La presse alaouite s’est chargée de rappeler que la Tunisie s’était abstenue, le 29 octobre 2021, lors du vote du Conseil de sécurité des Nations unies sur la résolution onusienne sur le Sahara occidental.

En guise de punition, le Maroc a décidé d’annuler sa participation à la TICAD et de rappeler pour consultation son ambassadeur à Tunis.

Selon certains observateurs, c’est le traitement de chef d’État réservé à Brahim Ghali plus que son invitation qui a fâché les Marocains.

Que le Mozambique traite M. Ghali comme un chef d’État, comme ce fut le cas en 2017 lors de la même conférence TICAD, qui a provoqué tout de même une foire d’empoigne entre diplomates marocains et policiers mozambicains, peut être surmonté, mais la Tunisie est un État maghrébin dit « frère » avec lequel le Maroc a des relations étroites et historiques.

Pour résoudre ses conflits diplomatiques, le Maroc parie souvent sur la traditionnelle position de la vierge effarouchée : on se fâche, on menace, voire on coupe quelques ponts, et on attend que l’autre partie fasse le premier pas pour résoudre la crise. Cette tactique lui réussit bien en Europe, habituée à ses mouvements brusques en raison de sa position de gendarme musclé, et sans pitié comme on l’a vu à la frontière de Melilla.

Avec la Tunisie, autrefois gouvernée par « l’ami » et obligé Moncef Marzouki, dont le père est enterré au Maroc, Rabat est tombé sur un os. En fait, sur un régime qui lui ressemble, dans les domaines de l’autoritarisme et des susceptibilités.

Dans sa réponse, le ministère des Affaires étrangères tunisien a rejeté catégoriquement le contenu du communiqué marocain, qu’il a accusé de « porter préjudice à la République tunisienne », rappelé l’historique des rencontres de la TICAD où la présence de Brahim Ghali n’a pas posé des problèmes insurmontables, et réaffirmé avec insistance la position de « neutralité » adoptée par la Tunisie quant à la question du Sahara occidental. Le communiqué se termine par le rappel pour consultation de l’ambassadeur tunisien à Rabat. Œil pour œil.

Une certaine forme de désarroi

La coutumière campagne de presse marocaine qui s’est déclenchée depuis contre la Tunisie exprime certainement un dépit, mais également une certaine forme de désarroi.

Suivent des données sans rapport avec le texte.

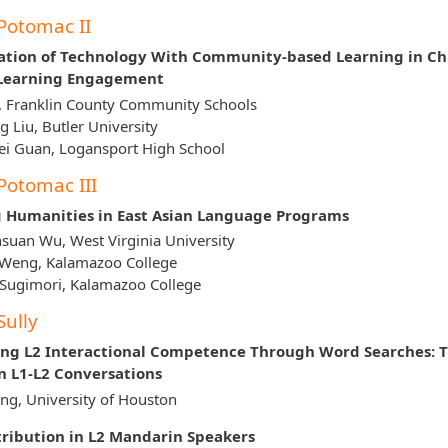
Potomac II
ation of Technology With Community-based Learning in Ch
 Learning Engagement
, Franklin County Community Schools
g Liu, Butler University
i Guan, Logansport High School
Potomac III
 Humanities in East Asian Language Programs
suan Wu, West Virginia University
 Weng, Kalamazoo College
 Sugimori, Kalamazoo College
Sully
ng L2 Interactional Competence Through Word Searches: T
 L1-L2 Conversations
g, University of Houston
tribution in L2 Mandarin Speakers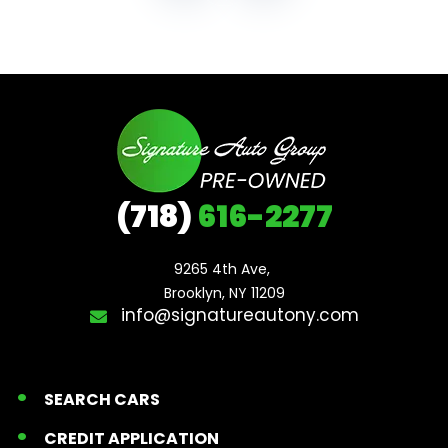
(718)
616-2277
9265 4th Ave, 

Brooklyn, NY 11209
info@signatureautony.com
SEARCH CARS
CREDIT APPLICATION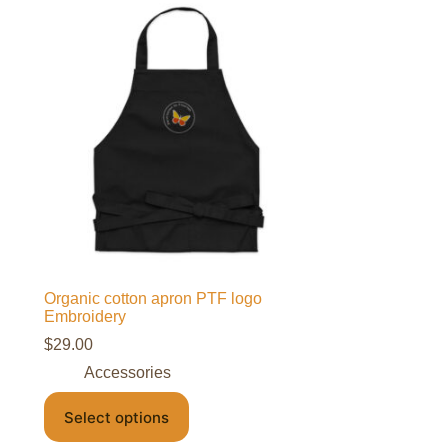
Organic cotton apron PTF logo
Embroidery
$
29.00
Accessories
Select options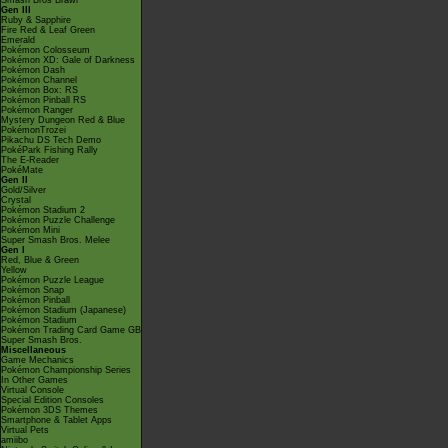
Smash Bros Brawl
Gen III
Ruby & Sapphire
Fire Red & Leaf Green
Emerald
Pokémon Colosseum
Pokémon XD: Gale of Darkness
Pokémon Dash
Pokémon Channel
Pokémon Box: RS
Pokémon Pinball RS
Pokémon Ranger
Mystery Dungeon Red & Blue
PokémonTrozei
Pikachu DS Tech Demo
PokéPark Fishing Rally
The E-Reader
PokéMate
Gen II
Gold/Silver
Crystal
Pokémon Stadium 2
Pokémon Puzzle Challenge
Pokémon Mini
Super Smash Bros. Melee
Gen I
Red, Blue & Green
Yellow
Pokémon Puzzle League
Pokémon Snap
Pokémon Pinball
Pokémon Stadium (Japanese)
Pokémon Stadium
Pokémon Trading Card Game GB
Super Smash Bros.
Miscellaneous
Game Mechanics
Pokémon Championship Series
In Other Games
Virtual Console
Special Edition Consoles
Pokémon 3DS Themes
Smartphone & Tablet Apps
Virtual Pets
amiibo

Comme si le Maroc prenait conscience qu’il risquait de se retrouver isolé internationalement.

Avec l’Espagne, en dépit de quelques gestes de bonne volonté de part et d’autre, Rabat n’a toujours pas finalisé sa réconciliation. Madrid soupçonne le Maroc de laisser traîner certaines décisions pour obtenir plus de concessions.

Les relations avec l’Algérie sont totalement coupées et au moindre faux pas, la région risque de se retrouver embourbée dans un conflit armé que personne ne souhaite.

Avec la France, dont le président a paradé pendant trois jours en Algérie sous les applaudissements de ses hôtes, les accointances passées ne sont plus ce qu’elles étaient.

Le refus de visa à des élites marocaines, dont des anciens ministres, prouve que l’Élysée n’a pas encore pardonné au royaume chérifien d’avoir espionné son président et la moitié de son gouvernement via le logiciel espion israélien Pegasus.

Enfin, en remettant en cause l’existence de la Mauritanie, l’érudit musulman marocain Ahmed Raïssouni, qui, contrairement à ce que débite la presse algérienne, n’est pas un proche du Makhzen (Palais royal), a provoqué une inopportune secousse diplomatique avec Nouakchott. Une fâcheuse sortie qui a fini par coûter à ce alem (savant) respecté la présidence de l’Union internationale des savants musulmans.


Tout le monde le sait à Rabat. La crise maroco-tunisienne n’augure rien de bon. Le Maroc a déjà un ennemi irréconciliable dans la région, l’Algérie honnie. S’il faut ajouter la Tunisie, taxée par la presse marocaine de nouvelle alliée d’Alger, Rabat va se retrouver totalement isolé au Maghreb.

Et le Maghreb, ce n’est pas l’Europe ni l’Occident. C’est l’essence même de l’être marocain.